With this project, we wanted to study how an agent could efficiently learn to play a two-player game. What were the best methods in terms of training in this adversarial setting, as well as the best algorithms. Going further, we wanted to see how Representation Learning techniques could help to scale and accelerate this learning.
Learning to play board games was one of the first elements of the advent of RL, notably through the game of chess, which was Demis Hassabis’s main motivation behind founding Google DeepMind in 2014, which culminated with AlphaZero in 2017. These 2-player adversarial games bring a unique challenge to them because of their non-stationarity, the high branching factor, and the sparse rewards.

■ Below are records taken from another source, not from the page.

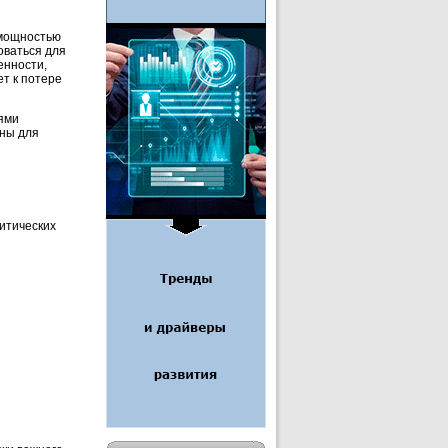
 мощностью
оваться для
енности,
т к потере
ями
пны для
итических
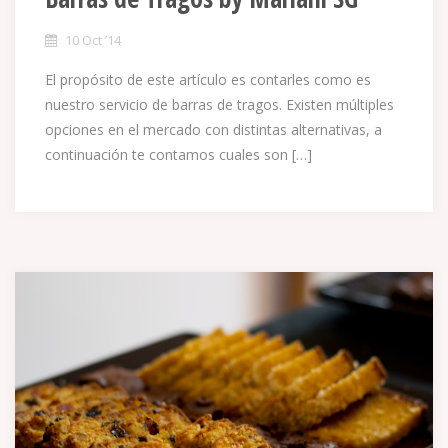
10 Oct ’14
El propósito de este artículo es contarles como es
nuestro servicio de barras de tragos. Existen múltiples
opciones en el mercado con distintas alternativas, a
continuación te contamos cuales son […]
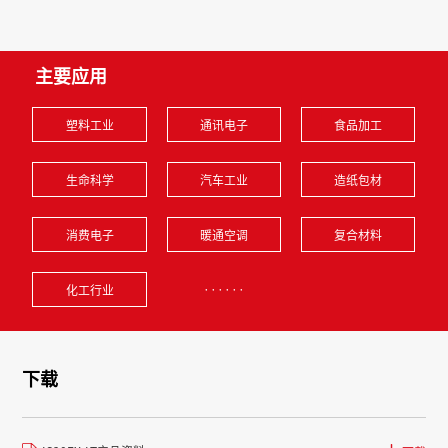
主要应用
塑料工业
通讯电子
食品加工
生命科学
汽车工业
造纸包材
消费电子
暖通空调
复合材料
······
化工行业
下载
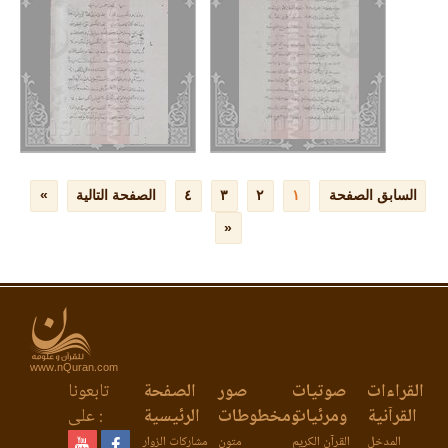
www.nQuran.com
القراءات
صوتيات
صور
الصفحة
تابعونا
القرآنية
ومرئيات
ومخطوطات
الرئيسية
على :
المدخل
القرآن الكريم
متون
مشاركات الزوار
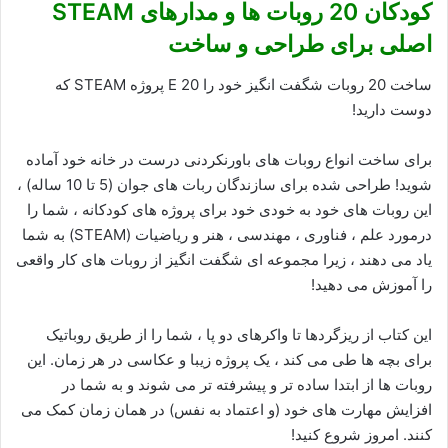
کودکان 20 روبات ها و مدارهای STEAM
اصلی برای طراحی و ساخت
ساخت 20 روبات شگفت انگیز خود را E 20 پروژه STEAM که
دوست دارید!
برای ساخت انواع روبات های باورنکردنی درست در خانه خود آماده
شوید! طراحی شده برای سازندگان ربات های جوان (5 تا 10 ساله) ،
این روبات های خود به خودی خود برای پروژه های کودکانه ، شما را
درمورد علم ، فناوری ، مهندسی ، هنر و ریاضیات (STEAM) به شما
یاد می دهند ، زیرا مجموعه ای شگفت انگیز از روبات های کار واقعی
را آموزش می دهید!
این کتاب از ریزگردها تا واکرهای دو پا ، شما را از طریق روباتیک
برای بچه ها طی می کند ، یک پروژه زیبا و عکاسی در هر زمان. این
روبات ها از ابتدا ساده تر و پیشرفته تر می شوند و به شما در
افزایش مهارت های خود (و اعتماد به نفس) در همان زمان کمک می
کنند. امروز شروع کنید!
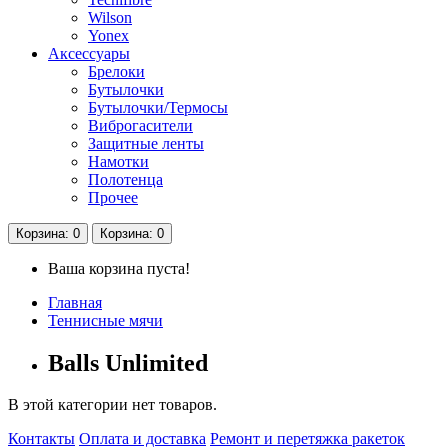
Wilson
Yonex
Аксессуары
Брелоки
Бутылочки
Бутылочки/Термосы
Виброгасители
Защитные ленты
Намотки
Полотенца
Прочее
Корзина
: 0
Корзина
: 0
Ваша корзина пуста!
Главная
Теннисные мячи
Balls Unlimited
В этой категории нет товаров.
Контакты
Оплата и доставка
Ремонт и перетяжка ракеток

Training such algorithms can be complicated. Should supervision be involved? How should an opponent be crafted? Or should it be purely self-play, as is increasingly the case today. The question of structuring this adversarial self-play setting is also challenging. Should there be two policies, or just one? Choosing and tuning the optimal algorithm is also crucial.
While algorithms like Proximal Policy Optimization (PPO) demonstrate state-of-the-art performance on high action spaces and multi-agent learning, works like those by DeepMind and AlphaZero show that having Monte-Carlo Tree Search (MCTS) in addition to deep RL clearly improves performance in adversarial 2 player games like Chess, for example. Deep Q-Networks (DQN) is not a state-of-the-art model for adversarial games. However, it remains a viable choice with certain modifications. Its simplicity and accessibility make it particularly attractive for experimentation, as it is relatively easy to implement and requires fewer computational resources compared to policy gradient methods.
An idea we also wanted to explore was Representation Learning, or learning meaningful representations of the large observation space, which can help reduce dimensionality, improve generalization, and facilitate style separation in our diffusion model. Various approaches exist for learning such representations, including auto-encoders, contrastive learning, and self-supervised learning methods.
We therefore decided to study a 2-player adversarial board game called Cathedral, where dark and light factions battle for terrain on a grid (or fortified village), by placing pieces in turn-based fashion. This strategy game, for which we found an open source, but very much unused, PettingZoo environment, allowed us to adapt the environment and implement and test our algorithms.